╭──

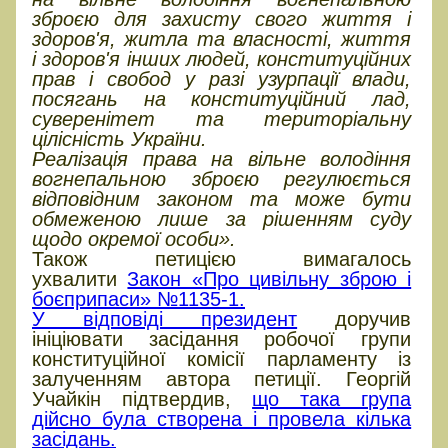
зброєю для захисту свого життя і
здоров'я, житла та власності, життя
і здоров'я інших людей, конституційних
прав і свобод у разі узурпації влади,
посягань на конституційний лад,
суверенітет та територіальну
цілісність України.
Реалізація права на вільне володіння
вогнепальною зброєю регулюється
відповідним законом та може бути
обмеженою лише за рішенням суду
щодо окремої особи».
Також петицією вимагалось
ухвалити
Закон «Про цивільну зброю і
боєприпаси» №1135-1.
У відповіді президент
доручив
ініціювати засідання робочої групи
конституційної комісії парламенту із
залученням автора петиції. Георгій
Учайкін підтвердив,
що така група
дійсно була створена і провела кілька
засідань.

╰──

• [What is being asked]: Count every line in the records that holds "здоров" and give that count by itself.

• [Response to the task]: 2